Summary:ASTERISK-04710: [patch] Make Realtime SIP Clusterable
Reporter:Anthony Minessale (anthm)Labels:
Date Opened:2005-07-27 14:50:25Date Closed:2008-01-15 15:52:27.000-0600
Versions:Frequency of
Environment:Attachments:( 0) sip_cluster_rev3.diff
( 1) sip_cluster_rev4.diff
( 2) sip_cluster_rev5_plus_bug_3923_rev1.diff
( 3) sip_cluster_rev5_plus_bug_3923.diff
( 4) sip_cluster_rev6.diff.txt
( 5) sip_cluster_rev7.diff.txt
( 6) utils_rev2.diff
( 7) utils_rev3.diff
( 8) utils.diff
Description:This patch is the finishing touch on the cluster work I was doing recently.

When realtime is in use, the fullcontact will be placed/taken from the realtime abstraction layer rather than astdb which limits the registration to 1 box.

With this patch applied and the activation of thes options in [general]

10 boxes may share 1 realtime db and once you register on any 1 box
inbound and outbound calls to the peer may be placed on the other 9 with no
further registration.

*NOTE* make sure you add the fullcontact column to your realtime sip table if you are using a database.
*NOTE* this already works on IAX and this patch is all that stands in the way of them behaving identically with the aforementioned options.


Disclaimer on file.
Comments:By: Olle Johansson (oej) 2005-07-28 15:46:14

Hey, anthm, the url_encode is taken from another patch and you've changed it from the original version, so that it's not compatible with my original patch.

Please use the one I have in utils.c in report 3923.

By: Lorenz Barth (bartpbx) 2005-07-29 11:28:32

after applying this patch to todays HEAD i recive:

Jul 29 18:10:30 WARNING[16238] chan_sip.c: sip_xmit of 0x81a7218 (len 770) to xx.xxx.xx.xxx returned -1: Invalid argument
Jul 29 18:10:32 WARNING[16224] chan_sip.c: sip_xmit of 0x81a7218 (len 770) to xx.xxx.xx.xxx returned -1: Invalid argument
Jul 29 18:10:34 WARNING[16224] chan_sip.c: sip_xmit of 0x81a7218 (len 770) to xx.xxx.xx.xxx returned -1: Invalid argument

On a call from asterisk to a nated sip client. The call does not go throug. If i revert this patch the same call goes through without any warings.

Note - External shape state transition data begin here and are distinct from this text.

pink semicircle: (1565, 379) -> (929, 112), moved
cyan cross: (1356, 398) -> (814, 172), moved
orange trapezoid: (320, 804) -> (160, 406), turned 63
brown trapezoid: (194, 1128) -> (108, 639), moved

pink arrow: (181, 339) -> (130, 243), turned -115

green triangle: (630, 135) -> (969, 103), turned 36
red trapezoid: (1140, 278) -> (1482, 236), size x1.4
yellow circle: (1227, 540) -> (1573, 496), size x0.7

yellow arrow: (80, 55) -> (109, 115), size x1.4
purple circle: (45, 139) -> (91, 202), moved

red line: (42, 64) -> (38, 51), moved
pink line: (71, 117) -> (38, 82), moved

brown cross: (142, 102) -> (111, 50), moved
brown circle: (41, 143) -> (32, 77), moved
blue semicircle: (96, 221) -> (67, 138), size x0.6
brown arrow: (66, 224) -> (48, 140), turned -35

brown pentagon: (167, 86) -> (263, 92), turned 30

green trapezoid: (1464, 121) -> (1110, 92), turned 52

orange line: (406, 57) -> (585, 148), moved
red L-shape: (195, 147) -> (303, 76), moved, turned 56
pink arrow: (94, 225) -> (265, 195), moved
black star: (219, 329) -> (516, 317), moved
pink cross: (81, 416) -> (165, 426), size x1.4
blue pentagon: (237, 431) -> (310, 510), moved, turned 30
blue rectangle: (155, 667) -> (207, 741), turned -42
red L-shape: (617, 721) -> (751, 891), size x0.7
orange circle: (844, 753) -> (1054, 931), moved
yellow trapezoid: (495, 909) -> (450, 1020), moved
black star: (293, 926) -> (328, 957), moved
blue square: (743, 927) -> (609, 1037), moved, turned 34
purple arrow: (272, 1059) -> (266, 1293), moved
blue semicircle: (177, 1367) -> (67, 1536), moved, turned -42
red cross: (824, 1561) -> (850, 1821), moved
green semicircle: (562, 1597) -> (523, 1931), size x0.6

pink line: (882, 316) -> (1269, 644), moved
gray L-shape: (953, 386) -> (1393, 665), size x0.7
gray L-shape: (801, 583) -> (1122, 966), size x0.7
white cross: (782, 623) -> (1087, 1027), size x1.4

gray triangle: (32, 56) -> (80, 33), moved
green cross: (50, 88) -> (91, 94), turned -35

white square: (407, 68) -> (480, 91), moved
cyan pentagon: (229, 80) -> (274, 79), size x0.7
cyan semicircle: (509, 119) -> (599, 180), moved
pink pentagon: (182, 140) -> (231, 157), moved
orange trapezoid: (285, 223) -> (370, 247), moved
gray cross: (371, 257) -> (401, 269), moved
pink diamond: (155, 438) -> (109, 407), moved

By: Anthony Minessale (anthm) 2005-07-29 11:35:46

maybe we should devise a patch for just url_encode and decode the decode was already in chan_sip, i made my own encode so we could move them into utils as 1 patch then use them in the other patches

By: Anthony Minessale (anthm) 2005-07-29 13:55:44

utils.diff patch moves the url_* to utils.c
sip_cluster_rev1.diff uses it this new way.

By: Olle Johansson (oej) 2005-07-29 14:05:17

Why create a new patch when I already have it in ASTERISK-3833?

By: Anthony Minessale (anthm) 2005-07-29 15:29:37

I dont know,
I didnt see it in your patch I missed the reference to the bug and the files were .txt and i didnt realize it was a patch i guess.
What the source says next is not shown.